Shop sales, subscriptions and donations, readers and friends have helped us support vendors since. We have been able to give out shopping vouchers, help with bills and supply things as diverse as a rowing machine and a Beano subscription to keep sellers healthy both physically and mentally.
The fresh air, the cycle and getting back to work is what I’m most looking forward to
Today they make a triumphant return. It’s not the same as before – we have provided vendors with PPE and implemented a number of health and safety measures to keep them safe – but it is a step towards normality.
Ahead of the resumption of sales, we caught up with vendors from all over the UK to see what they had missed the most from the stint where they couldn’t sell the magazine and what they were most looking forward to about getting back.
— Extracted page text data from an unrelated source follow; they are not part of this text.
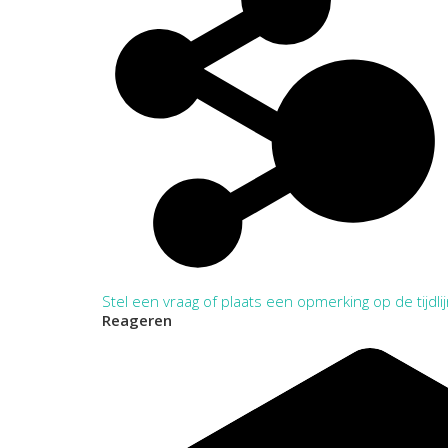
Stel een vraag of plaats een opmerking op de tijdli
Reageren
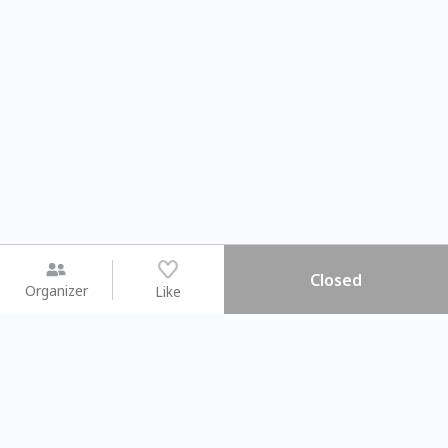
Closed
Organizer
Like
You may like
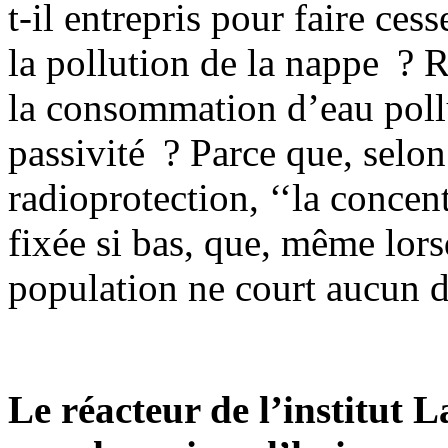
t-il entrepris pour faire ces
la pollution de la nappe ? R
la consommation d’eau poll
passivité ? Parce que, selon
radioprotection, ‘‘la concen
fixée si bas, que, même lors
population ne court aucun d
Le réacteur de l’institut 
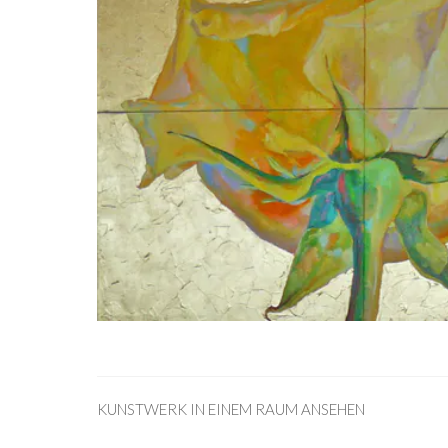
KUNSTWERK IN EINEM RAUM ANSEHEN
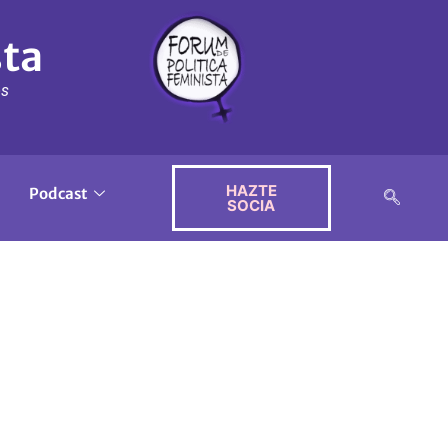
sta
ós
HAZTE
Podcast
SOCIA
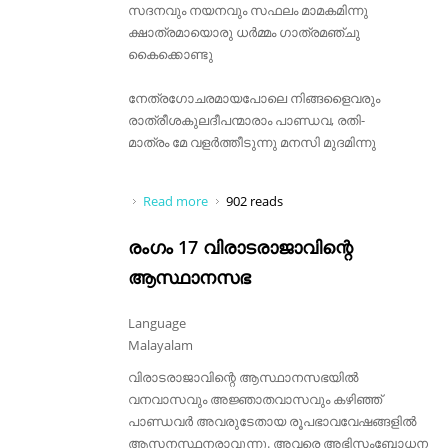
സദനവും നയനവും സഫലം മാമകമിന്നു
ക്ഷാത്രമായൊരു ധർമ്മം ഗാത്രമഞ്ചു
കൈക്കൊണ്ടു
നേത്രഗോചരമായപോലെ നിങ്ങളൈവരും
രാത്രീശകുലദീപന്മാരാം പാണ്ഡവ, രതി-
മാത്രം മേ വളർത്തീടുന്നു മനസി മുദമിന്നു
Read more
about സുദിനം നിങ്ങളെ കാൺകയാൽ
902 reads
രംഗം 17 വിരാടരാജാവിന്റെ
ആസ്ഥാനസഭ
Language
Malayalam
വിരാടരാജാവിന്റെ ആസ്ഥാനസഭയിൽ
വനവാസവും അജ്ഞാതവാസവും കഴിഞ്ഞ്
പാണ്ഡവർ അവരുടേതായ രൂപഭാവവേഷങ്ങളിൽ
ആസനസ്ഥനരാവുന്നു. അവരെ അഭിസംബോധന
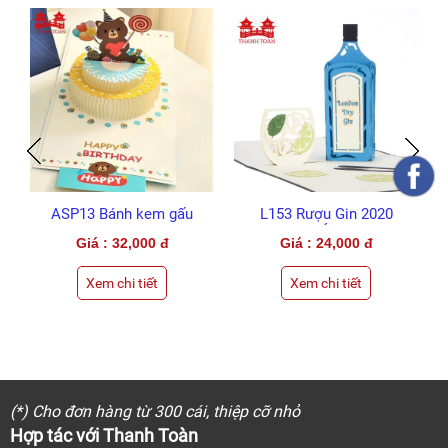
ASP13 Bánh kem gấu
L153 Rượu Gin 2020
L14
bông 2022 (CODE SP)
(LỚN)
dư
Giá : 32,000 đ
Giá : 24,000 đ
Xem chi tiết
Xem chi tiết
(*) Cho đơn hàng từ 300 cái, thiệp cỡ nhỏ
Hợp tác với Thanh Toàn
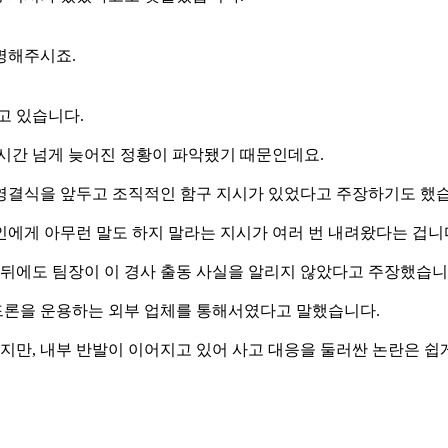
명해주시죠.
고 있습니다.
 1시간 넘게 늦어진 정황이 파악됐기 때문인데요.
 영결식을 앞두고 조직적인 함구 지시가 있었다고 주장하기도 했
게 아무런 말도 하지 말라는 지시가 여러 번 내려왔다는 겁니
 뒤에도 팀장이 이 경사 출동 사실을 알리지 않았다고 주장했습니
 드론을 운용하는 외부 업체를 통해서였다고 말했습니다.
만, 내부 반발이 이어지고 있어 사고 대응을 둘러싼 논란은 쉽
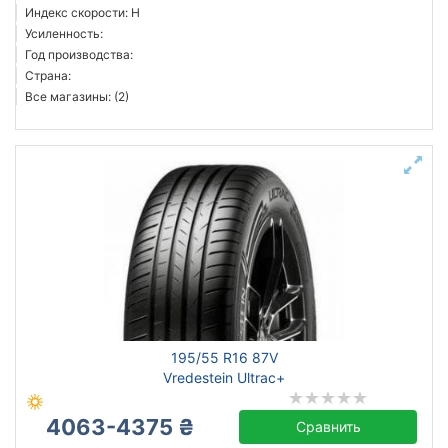
Индекс скорости: H
Усиленность:
Год производства:
Страна:
Все магазины: (2)
195/55 R16 87V
Vredestein Ultrac+
4063-4375 ₴
Сравнить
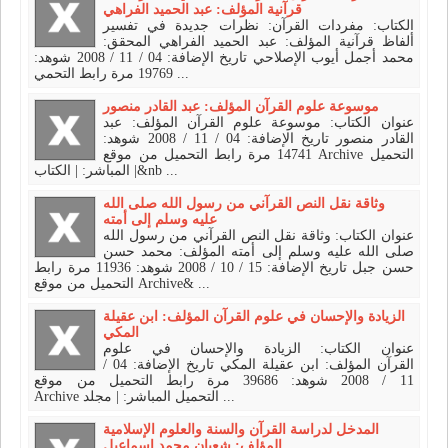
قرآنية المؤلف: عبد الحميد الفراهي
الكتاب: مفردات القرآن: نظرات جديدة في تفسير
ألفاظ قرآنية المؤلف: عبد الحميد الفراهي المحقق:
محمد أجمل أيوب الإصلاحي تاريخ الإضافة: 04 / 11 / 2008 شوهد:
19769 مرة رابط التحمي ...
موسوعة علوم القرآن المؤلف: عبد القادر منصور
عنوان الكتاب: موسوعة علوم القرآن المؤلف: عبد
القادر منصور تاريخ الإضافة: 04 / 11 / 2008 شوهد:
14741 مرة رابط التحميل من موقع Archive التحميل
المباشر: | الكتاب |&nb ...
وثاقة نقل النص القرآني من رسول الله صلى الله
عليه وسلم إلى أمته
عنوان الكتاب: وثاقة نقل النص القرآني من رسول الله
صلى الله عليه وسلم إلى أمته المؤلف: محمد حسن
حسن جبل تاريخ الإضافة: 15 / 10 / 2008 شوهد: 11936 مرة رابط
التحميل من موقع Archive& ...
الزيادة والإحسان في علوم القرآن المؤلف: ابن عقيلة
المكي
عنوان الكتاب: الزيادة والإحسان في علوم
القرآن المؤلف: ابن عقيلة المكي تاريخ الإضافة: 04 /
11 / 2008 شوهد: 39686 مرة رابط التحميل من موقع
Archive التحميل المباشر: | مجلد ...
المدخل لدراسة القرآن والسنة والعلوم الإسلامية
المؤلف: شعبان محمد إسماعيل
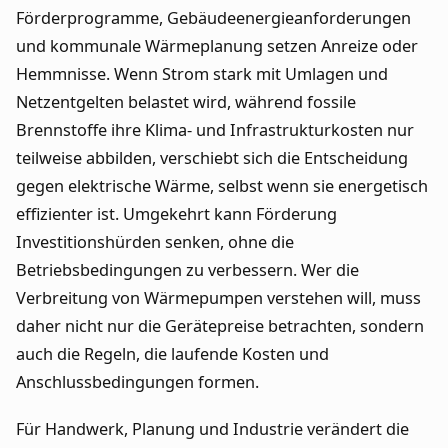
Förderprogramme, Gebäudeenergieanforderungen
und kommunale Wärmeplanung setzen Anreize oder
Hemmnisse. Wenn Strom stark mit Umlagen und
Netzentgelten belastet wird, während fossile
Brennstoffe ihre Klima- und Infrastrukturkosten nur
teilweise abbilden, verschiebt sich die Entscheidung
gegen elektrische Wärme, selbst wenn sie energetisch
effizienter ist. Umgekehrt kann Förderung
Investitionshürden senken, ohne die
Betriebsbedingungen zu verbessern. Wer die
Verbreitung von Wärmepumpen verstehen will, muss
daher nicht nur die Gerätepreise betrachten, sondern
auch die Regeln, die laufende Kosten und
Anschlussbedingungen formen.
Für Handwerk, Planung und Industrie verändert die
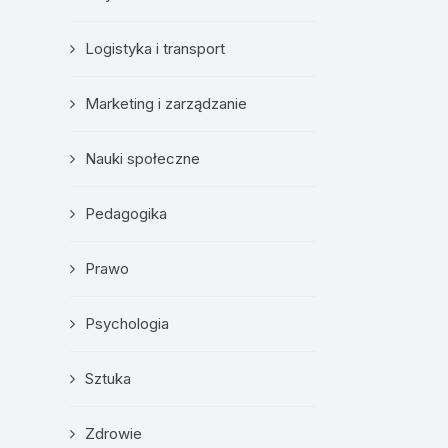
Logistyka i transport
Marketing i zarządzanie
Nauki społeczne
Pedagogika
Prawo
Psychologia
Sztuka
Zdrowie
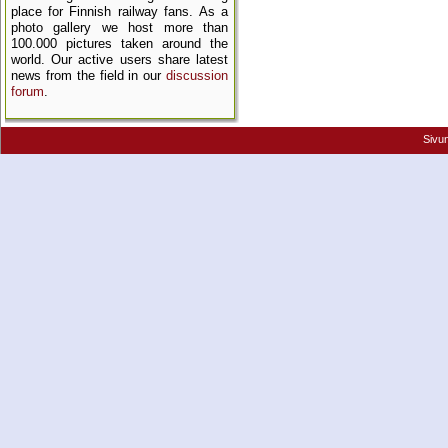
place for Finnish railway fans. As a
photo gallery we host more than
100.000 pictures taken around the
world. Our active users share latest
news from the field in our
discussion
forum
.
Sivu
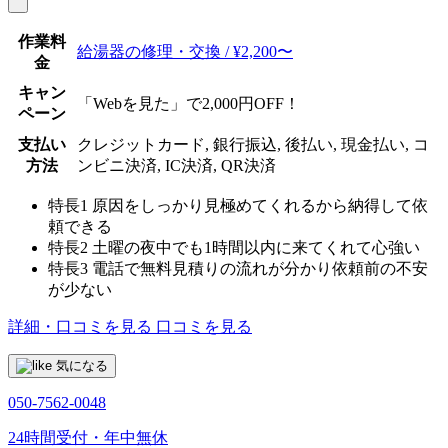
作業料
給湯器の修理・交換 / ¥2,200〜
金
キャン
「Webを見た」で2,000円OFF！
ペーン
支払い
クレジットカード, 銀行振込, 後払い, 現金払い, コ
方法
ンビニ決済, IC決済, QR決済
特長1
原因をしっかり見極めてくれるから納得して依
頼できる
特長2
土曜の夜中でも1時間以内に来てくれて心強い
特長3
電話で無料見積りの流れが分かり依頼前の不安
が少ない
詳細・口コミを見る
口コミを見る
気になる
050-7562-0048
24時間受付・年中無休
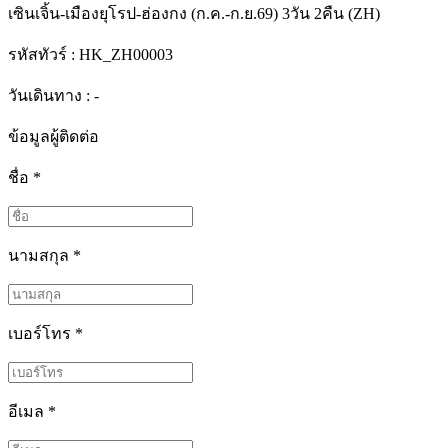
เซินเจิ้น-เมืองยุโรป-ฮ่องกง (ก.ค.-ก.ย.69) 3วัน 2คืน (ZH)
รหัสทัวร์ :
HK_ZH00003
วันเดินทาง : -
ข้อมูลผู้ติดต่อ
ชื่อ
*
นามสกุล
*
เบอร์โทร
*
อีเมล
*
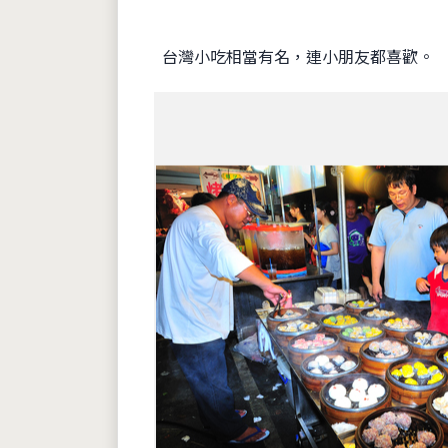
台灣小吃相當有名，連小朋友都喜歡。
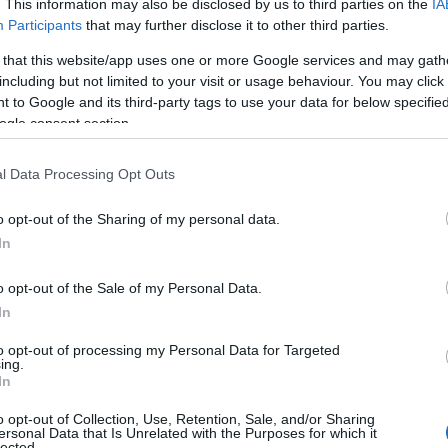
”) όλων όσοι εισέρχονται παράτυπα στην
. This information may also be disclosed by us to third parties on the
IA
Participants
that may further disclose it to other third parties.
σιών ασύλου μέσω fast-trackσυνοριακών
άμματα.
 that this website/app uses one or more Google services and may gath
including but not limited to your visit or usage behaviour. You may click 
 to Google and its third-party tags to use your data for below specifi
ΙΑΦΗΜΙΣΗ
ogle consent section.
l Data Processing Opt Outs
o opt-out of the Sharing of my personal data.
In
o opt-out of the Sale of my Personal Data.
In
to opt-out of processing my Personal Data for Targeted
ing.
 ως μια πιο αυστηρή αλλά και πιο
In
η διαχείριση των μεταναστευτικών ροών,
o opt-out of Collection, Use, Retention, Sale, and/or Sharing
ersonal Data that Is Unrelated with the Purposes for which it
συνόρων, στην ταχύτερη καταγραφή και
lected.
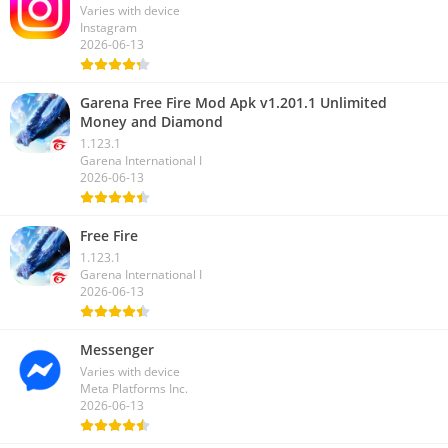
Varies with device
Instagram
2026-06-13
Garena Free Fire Mod Apk v1.201.1 Unlimited
Money and Diamond
1.123.1
Garena International I
2026-06-13
Free Fire
1.123.1
Garena International I
2026-06-13
Messenger
Varies with device
Meta Platforms Inc.
2026-06-13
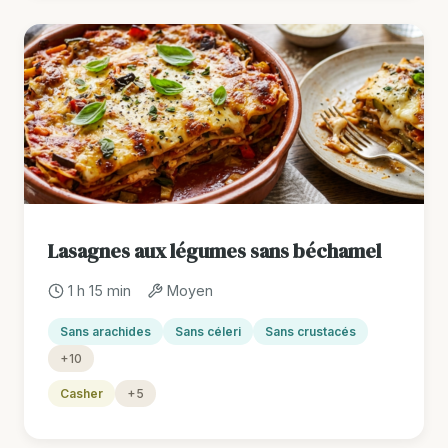
Lasagnes aux légumes sans béchamel
1 h 15 min
Moyen
Sans arachides
Sans céleri
Sans crustacés
+10
Casher
+5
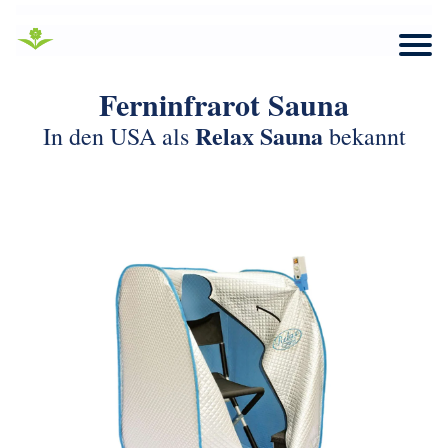
Ferninfrarot Sauna
Relax Sauna
In den USA als
bekannt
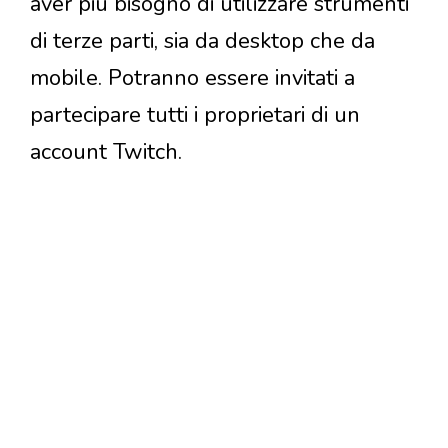
aver più bisogno di utilizzare strumenti
di terze parti, sia da desktop che da
mobile. Potranno essere invitati a
partecipare tutti i proprietari di un
account Twitch.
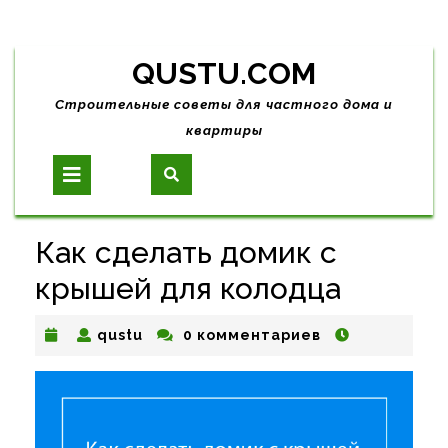
Skip
QUSTU.COM
to
content
Строительные советы для частного дома и
квартиры
Open
Button
Как сделать домик с
крышей для колодца
qustu
qustu
0 комментариев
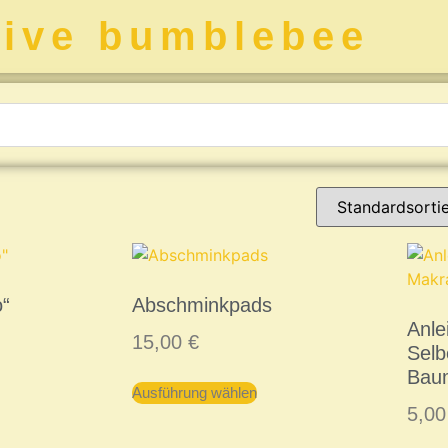
tive bumblebee
o“
Abschminkpads
Anle
15,00
€
Sel
Bau
Ausführung wählen
5,0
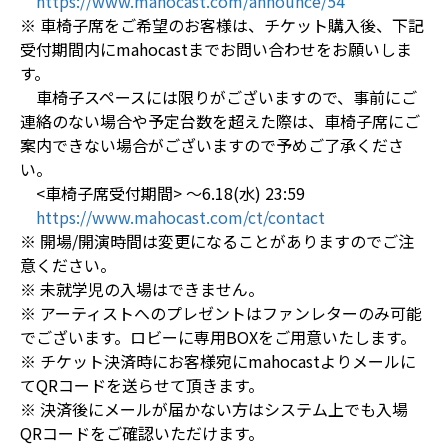
https://www.mahocast.com/announce/54
※ 車椅子席をご希望のお客様は、チケット購入後、下記
受付期間内にmahocastまでお問い合わせをお願いしま
す。
車椅子スペースには限りがございますので、事前にご
連絡のない場合や予定台数を超えた際は、車椅子席にご
案内できない場合がございますので予めご了承くださ
い。
<車椅子席受付期間> ～6.18(水) 23:59
https://www.mahocast.com/ct/contact
※ 開場/開演時間は変更になることがありますのでご注
意ください。
※ 未就学児の入場はできません。
※ アーティストへのプレゼントはファンレターのみ可能
でございます。ロビーに専用BOXをご用意いたします。
※ チケット決済時にお客様宛にmahocastよりメールに
てQRコードを送らせて頂きます。
※ 決済後にメールが届かない方はシステム上でも入場
QRコードをご確認いただけます。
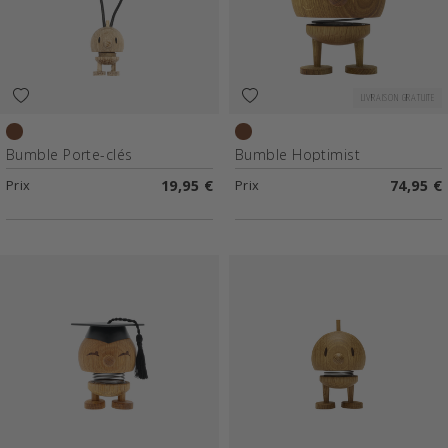
LIVRAISON GRATUITE
Chêne brut
Chêne
Bumble Porte-clés
Bumble Hoptimist
Prix
19,95 €
Prix
74,95 €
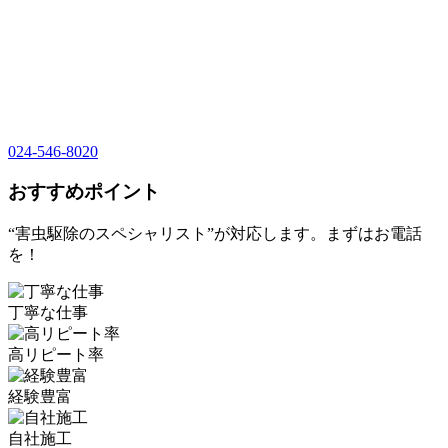
024-546-8020
おすすめポイント
“害虫駆除のスペシャリスト”が対応します。まずはお電話
を！
丁寧な仕事
高リピート率
経験豊富
自社施工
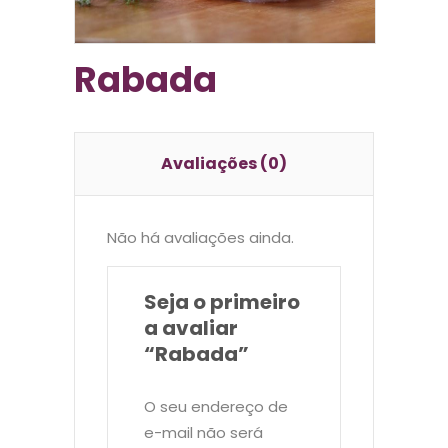
Rabada
Avaliações (0)
Não há avaliações ainda.
Seja o primeiro
a avaliar
“Rabada”
O seu endereço de
e-mail não será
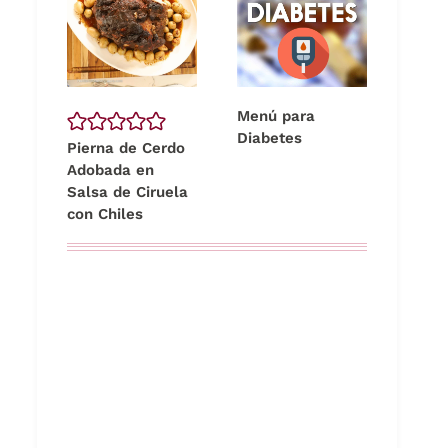
Menú para
Diabetes
Pierna de Cerdo
Adobada en
Salsa de Ciruela
con Chiles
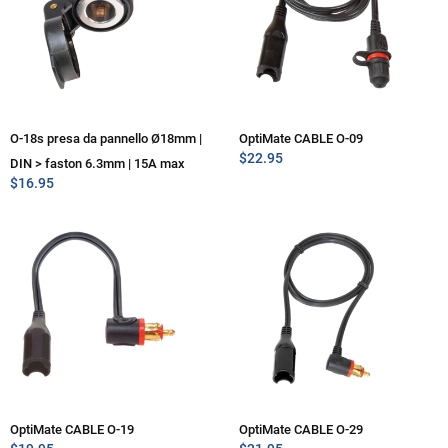
O-18s presa da pannello Ø18mm |
OptiMate CABLE O-09
$
22.95
DIN > faston 6.3mm | 15A max
$
16.95
OptiMate CABLE O-19
OptiMate CABLE O-29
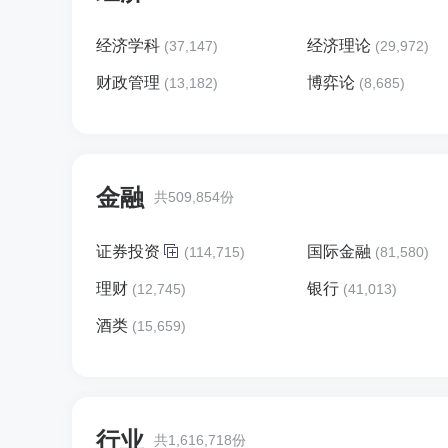
经济学科
经济理论
(37,147)
(29,972)
财政管理
博弈论
(13,182)
(8,685)
金融
共509,854份
证券投资
国际金融
(114,715)
(81,580)
理财
银行
(12,745)
(41,013)
酒类
(15,659)
行业
共1,616,718份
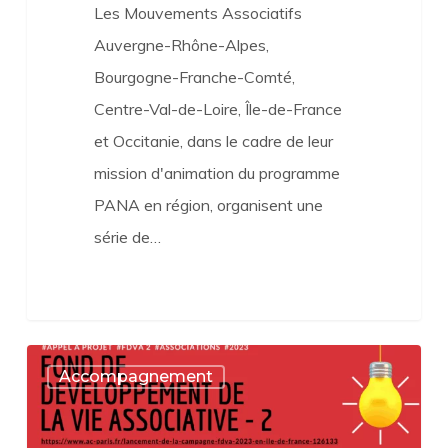
Les Mouvements Associatifs
Auvergne-Rhône-Alpes,
Bourgogne-Franche-Comté,
Centre-Val-de-Loire, Île-de-France
et Occitanie, dans le cadre de leur
mission d'animation du programme
PANA en région, organisent une
série de…
FDVA
Accompagnement
2
:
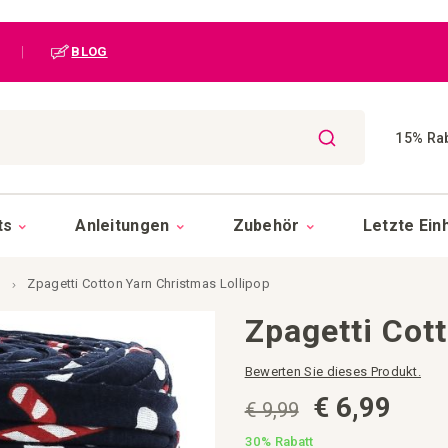
|
BLOG
15% Rab
SUCHE
ts
Anleitungen
Zubehör
Letzte Ein
g
Zpagetti Cotton Yarn Christmas Lollipop
Zpagetti Cot
Bewerten Sie dieses Produkt.
€ 6,99
€ 9,99
30%
Rabatt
You’ll have to buy the magazine from your local vendor to see them all – but here’s what Newcastle Central Station seller Earl John Charlton and Amanda Hill, who sells the magazine outside Waterstone’s and the Hilton in Cardiff as well as in Pontypridd.
The Big Issue has inspired the launch of 120 street papers globally, including sister titles in Australia, South Africa, Japan, Taiwan and Korea.
Earl has been shielding due to underlying health conditions and is relishing the chance to get back outside.
He said: “I’ll be running down the road at six o’clock in the morning to get to the office! I’m going to be like Forrest Gump and you’re not going to stop me. I’ll be cycling into the office to buy my magazine and it’ll take me down the Tyne – all I’ve seen is my back wall for months. The fresh air, the cycle and getting back to work is what I’m most looking forward to.”
As for Amanda, The Big Issue has been supporting her throughout lockdown and even bought her a rowing machine after her arthritis in her back limited her ability to walk.
For her, the chance to get out selling the magazine gives her some much-needed interaction having spent the majority focusing on caring for her partner.
“I can’t wait to get back on my feet again and have the chance to speak to people and spend time with my customers. I’ve been missing that big time and how selling the magazine builds up my confidence when I can take the time to speak to people.”